**WHAT IS BEING ASKED:** All lines in the data bearing the string "veya" should be identified and copied.

**GIVEN DATA:**
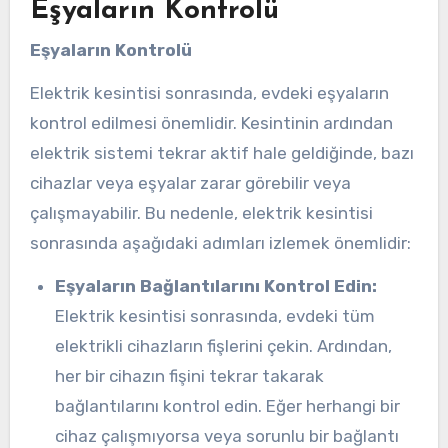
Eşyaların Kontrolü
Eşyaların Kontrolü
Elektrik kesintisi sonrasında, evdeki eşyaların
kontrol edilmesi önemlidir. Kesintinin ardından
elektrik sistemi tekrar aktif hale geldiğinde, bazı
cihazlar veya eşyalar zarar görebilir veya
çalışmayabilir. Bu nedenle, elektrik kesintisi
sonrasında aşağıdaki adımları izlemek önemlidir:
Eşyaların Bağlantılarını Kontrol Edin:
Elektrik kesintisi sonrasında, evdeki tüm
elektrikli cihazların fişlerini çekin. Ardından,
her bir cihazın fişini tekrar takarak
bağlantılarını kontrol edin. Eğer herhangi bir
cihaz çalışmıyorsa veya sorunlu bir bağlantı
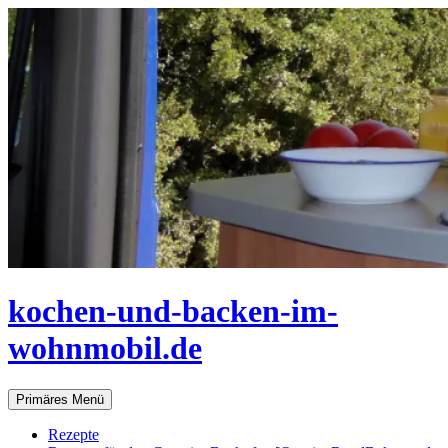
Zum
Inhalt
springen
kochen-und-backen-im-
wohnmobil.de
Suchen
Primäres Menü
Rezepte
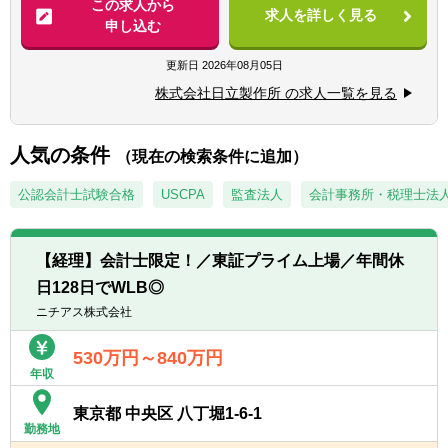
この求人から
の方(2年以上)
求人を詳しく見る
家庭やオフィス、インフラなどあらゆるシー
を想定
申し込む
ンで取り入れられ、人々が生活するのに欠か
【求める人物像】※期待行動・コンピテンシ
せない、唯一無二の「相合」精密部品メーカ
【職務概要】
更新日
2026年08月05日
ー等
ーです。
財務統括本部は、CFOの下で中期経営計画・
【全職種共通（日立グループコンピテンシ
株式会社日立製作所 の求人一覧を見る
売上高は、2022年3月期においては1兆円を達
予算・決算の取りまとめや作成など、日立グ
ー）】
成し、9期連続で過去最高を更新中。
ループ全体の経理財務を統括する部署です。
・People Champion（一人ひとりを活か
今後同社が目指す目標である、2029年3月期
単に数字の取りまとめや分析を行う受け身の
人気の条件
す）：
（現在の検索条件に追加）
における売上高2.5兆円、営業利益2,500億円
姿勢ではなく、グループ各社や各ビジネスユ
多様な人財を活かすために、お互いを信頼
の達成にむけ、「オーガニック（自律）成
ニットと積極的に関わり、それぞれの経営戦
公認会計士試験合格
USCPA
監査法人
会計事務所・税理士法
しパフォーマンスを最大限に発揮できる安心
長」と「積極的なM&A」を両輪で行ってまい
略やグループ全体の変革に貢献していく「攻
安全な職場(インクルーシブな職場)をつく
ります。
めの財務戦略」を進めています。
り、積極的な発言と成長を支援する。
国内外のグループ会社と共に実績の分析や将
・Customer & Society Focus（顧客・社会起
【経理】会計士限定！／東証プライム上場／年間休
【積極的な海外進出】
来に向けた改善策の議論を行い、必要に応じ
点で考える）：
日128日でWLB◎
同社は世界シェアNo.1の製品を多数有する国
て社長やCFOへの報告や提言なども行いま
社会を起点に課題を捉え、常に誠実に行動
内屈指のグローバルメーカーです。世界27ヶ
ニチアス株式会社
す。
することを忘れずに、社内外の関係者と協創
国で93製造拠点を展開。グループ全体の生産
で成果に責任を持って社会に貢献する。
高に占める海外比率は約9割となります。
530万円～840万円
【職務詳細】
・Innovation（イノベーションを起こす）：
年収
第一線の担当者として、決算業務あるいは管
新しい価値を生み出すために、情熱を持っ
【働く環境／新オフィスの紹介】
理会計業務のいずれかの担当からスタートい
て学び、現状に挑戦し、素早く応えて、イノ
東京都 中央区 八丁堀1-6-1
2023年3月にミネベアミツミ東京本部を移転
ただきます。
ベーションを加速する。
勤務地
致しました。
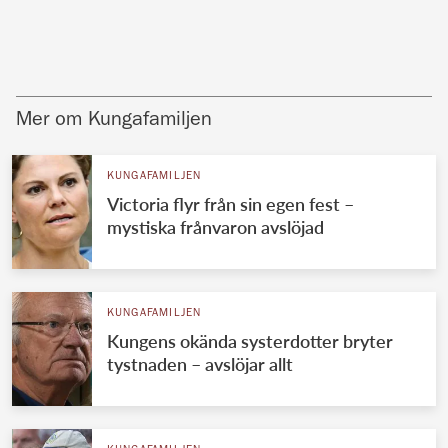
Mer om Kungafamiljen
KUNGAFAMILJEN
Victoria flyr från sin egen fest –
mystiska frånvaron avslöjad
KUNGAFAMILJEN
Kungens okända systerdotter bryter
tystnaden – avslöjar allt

==

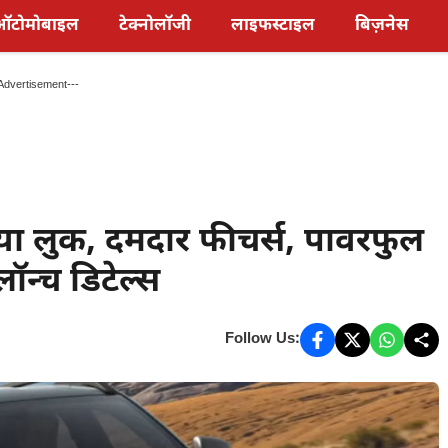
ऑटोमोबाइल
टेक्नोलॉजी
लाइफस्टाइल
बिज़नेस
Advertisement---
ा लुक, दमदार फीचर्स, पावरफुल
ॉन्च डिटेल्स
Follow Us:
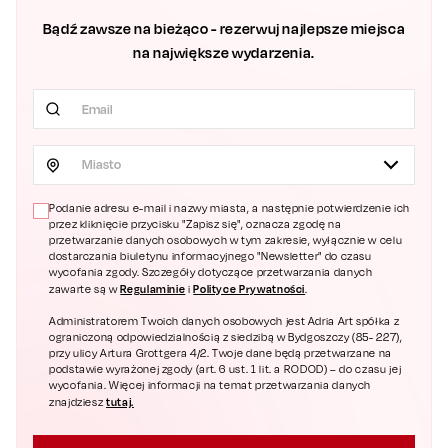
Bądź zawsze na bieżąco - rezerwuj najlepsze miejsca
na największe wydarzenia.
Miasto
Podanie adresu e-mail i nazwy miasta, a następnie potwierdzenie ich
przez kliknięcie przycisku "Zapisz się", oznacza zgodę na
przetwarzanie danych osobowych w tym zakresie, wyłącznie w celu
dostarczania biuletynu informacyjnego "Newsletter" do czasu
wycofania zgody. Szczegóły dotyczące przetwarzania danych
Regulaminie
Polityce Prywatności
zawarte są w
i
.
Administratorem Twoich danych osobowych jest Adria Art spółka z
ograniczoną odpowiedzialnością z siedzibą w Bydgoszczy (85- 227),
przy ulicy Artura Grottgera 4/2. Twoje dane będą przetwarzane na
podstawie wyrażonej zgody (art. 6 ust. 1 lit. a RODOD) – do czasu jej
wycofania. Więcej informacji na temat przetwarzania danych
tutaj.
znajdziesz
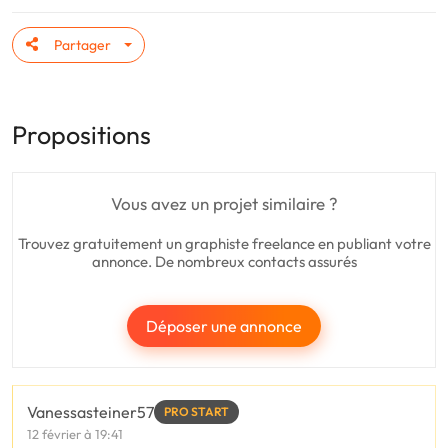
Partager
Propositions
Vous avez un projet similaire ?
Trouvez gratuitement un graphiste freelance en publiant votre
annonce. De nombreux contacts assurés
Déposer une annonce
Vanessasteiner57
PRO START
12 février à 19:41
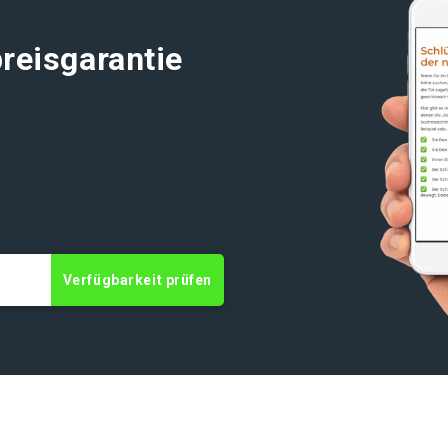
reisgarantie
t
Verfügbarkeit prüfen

**EXERCISE RESULT:**
cihazlar veya eşyalar zarar görebilir veya
cihaz çalışmıyorsa veya sorunlu bir bağlantı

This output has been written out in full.